Et n’oubliez pas, pour aider votre corps à bien fonctionner en fluidifiant la circulation sanguine, buvez beaucoup d’eau, avant, pendant et après la pratique sportive. Y compris avant et après la plongée !

 

3 COMMENTAIRES

  1. Bravo !
    Excellent article sur la plongée loisir soit-disant sans risques.
    Je suis un plongeur de 71 ans mais je suis surtout un nageur et j’essaie d’être toujours encore en forme physique. J’ai survécu à bien des conneries comme : plongées profondes à l’air par 90 mètres sur l’épave du Tamaya en martinique, pannes d’air et autres stupidités, j’ai vu d’autres plongeurs mourir et je suis encore là car j’ai acquis une certaine sagesse au contact de Cousteau et Falco sur la Calypso.
    Je ne fume pas, ne bois pas et ne mange pas gras.
    Avant et après chaque plongée je bois de l’eau.
    Je me mets à l’eau en douceur, je teste la température de l’eau et la réaction de mon organisme.
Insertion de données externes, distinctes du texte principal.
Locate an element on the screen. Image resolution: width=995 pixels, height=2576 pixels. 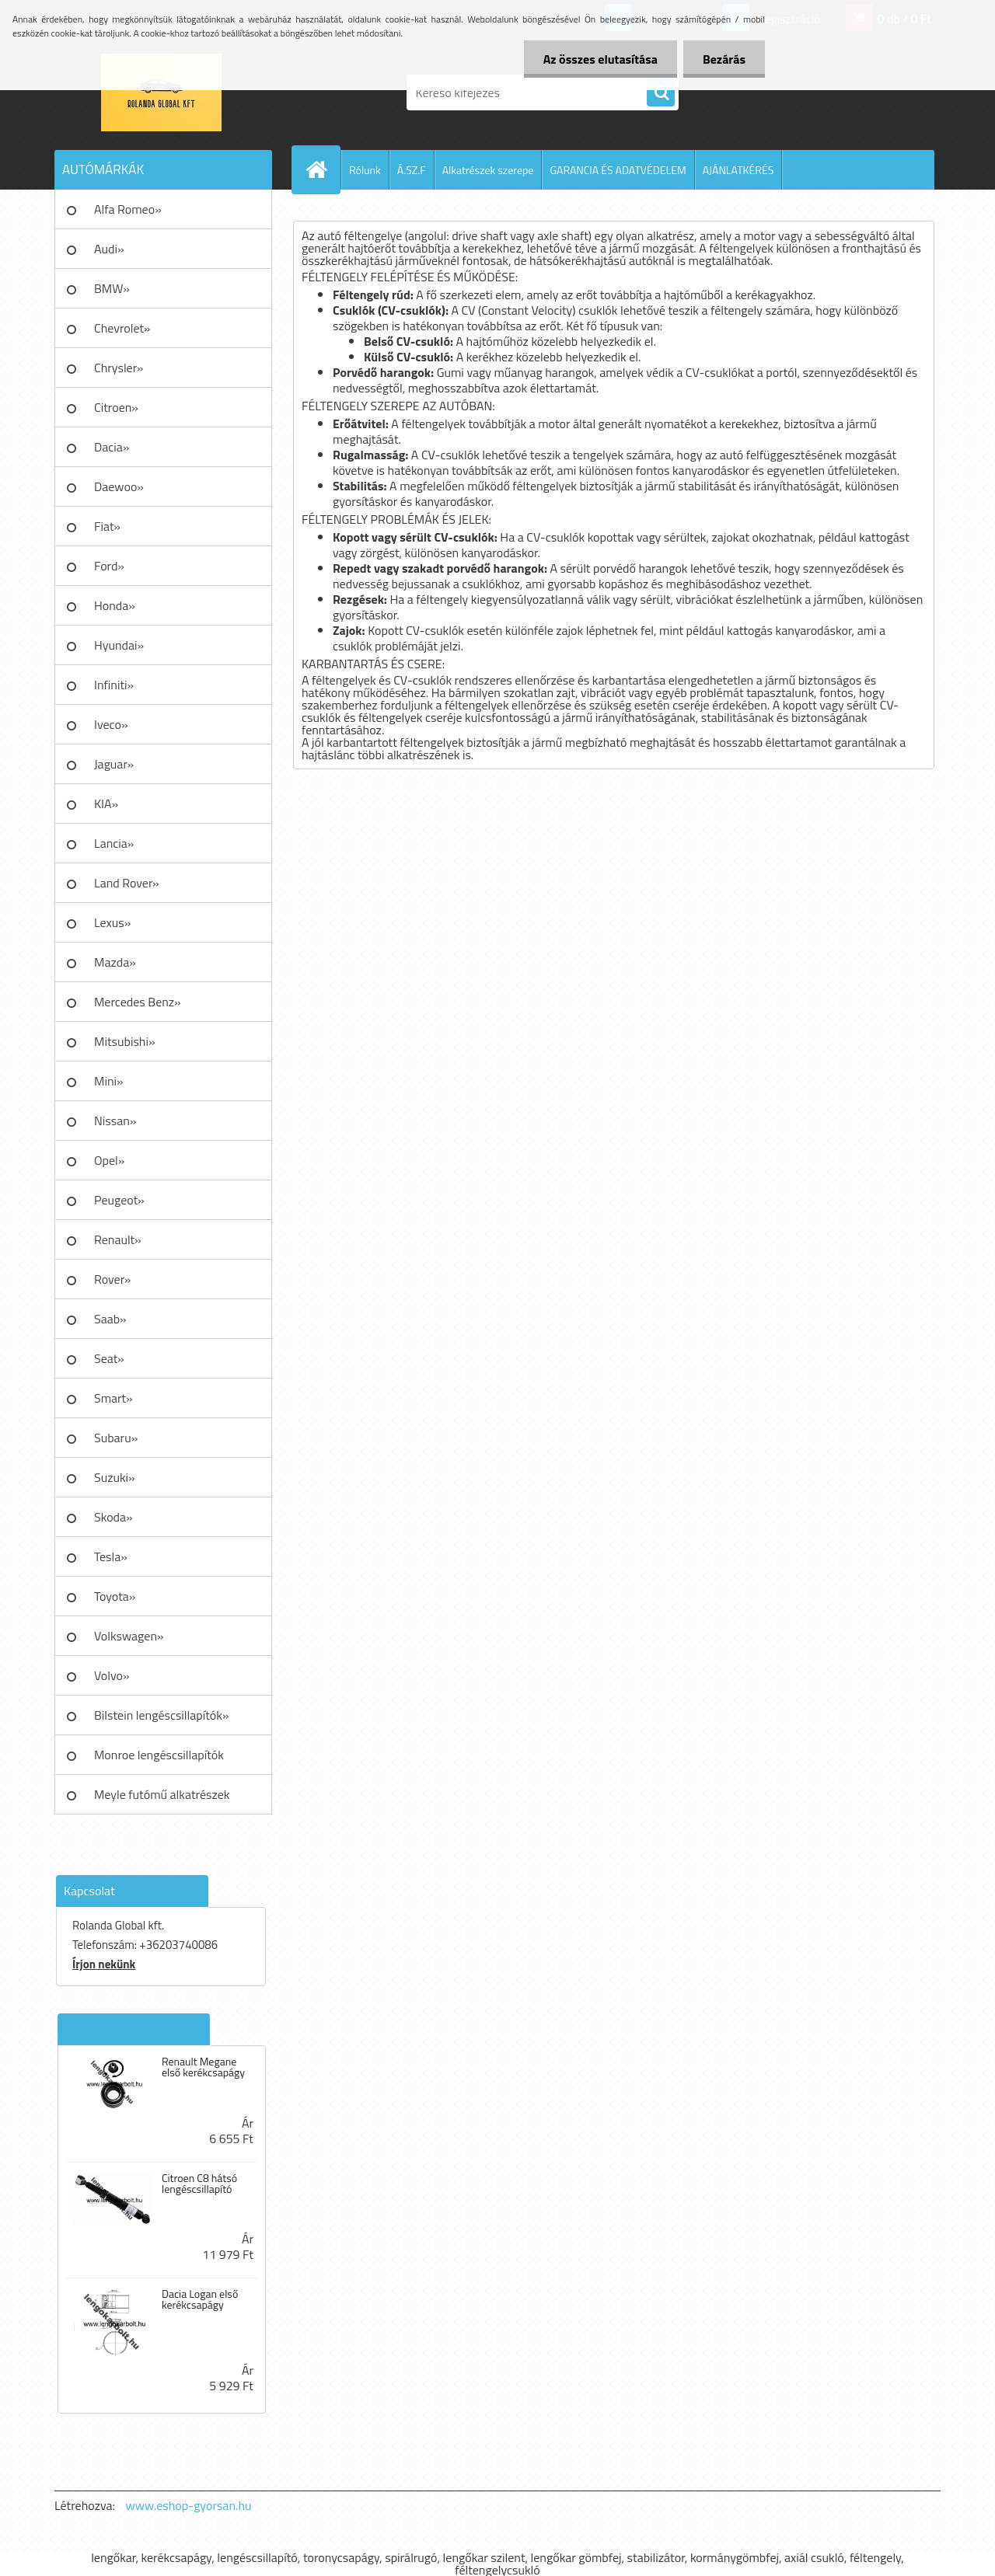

J’annule une plongée si je ne me sens pas en forme car je suis conscient de mon âge je ne joue plus avec la profondeur ou les paliers.
    J’observe dans les clubs des plongeurs âgés suréquipés, obèses, alcoolisés qui fument avant et après la plongée et hop, un Donator pour remplir le carnet avec bière, pastaga et pommes chips pour fêter ça !
    Chaque club devrait afficher des règles strictes et procéder à des tests physiques simples : descente en apnée a 10 mètres 100 mètres capelés par exemple, comme avant sinon pas de plongée. Les certificats médicaux de complaisance ne servent a rien.
    Pas de tabac ni d’alcool, du sport et des stages de remise à niveau.
    Mais ça déplairait sans doute a certains clients, ils croient que leur nouveau matériel, leurs ordis vont les protéger car la plongée est devenue un bizness, un commerce avec carte de credit…
    C’est simple : les règles de la plongée ont été créées pour des militaires, les erreurs se paient en sortant et les tables de plongée ont été calculées pour des militaires jeunes et sportifs, pas pour des papy gras et essoufflés…
    Relisez les livres de plongée de la Marine Nationale et surtout l’excellent livre sur Frederic Dumas de Frank Machu, vous comprendrez comment la plongée est née. Comme disait Dumas, pour plonger il faut être trempé dur !
    Ceci dit je ne suis pas a l’abri d’une erreur….
    Dominique

    • Tout á fait d’accord avec cette approche de la plongée et de l’hygiéne de vie .
      58 ans et mon binôme de mari 57 ans .Plongeurs á l’air exclusivement depuis plus de 25 ans pratiquement toujours en autonomie ayant envie de plonger encore longtemps en bonne forme je suis trés vigilante et prudente car évidemment je pense qu’avec l’âge on n’a plus la même condition physique .Pour avoir osé dire cela ,je me suis d’ailleurs faite lynchée sur ce site …Bonnes bulles !

  2. J’ai exactement la même conception de la plongée. Et encore plus depuis que j’ai étudié Didi Dumas dans le détail. Je suis agacé par la tournure qu’a pris l’enseignement et la sécu.
    J’ai failli fuir la formation niveau 3 que je me suis infligée il y a 10 ans lorsque le moniteur nous interdisait de palmer pour les remontées. Il nous incitait même à ne presque jamais palmer…. pour ne pas risquer d’essouflement !!!! Quelle blague !!! Enfin mieux vaut en rire.
    On est passé de l’ambition de plonger comme des poissons à celle de plonger comme des méduses. 😃
    Un collègue plongeur à qui j’ai montré Dumas sur le Thistlegorm dans le Monde du Silence m’a dit : ” je crois que les images sont fortement accélérées. Il palme et nage si vite !!!”
    Voilà voilà…. C’est la plongée d’aujourd’hui.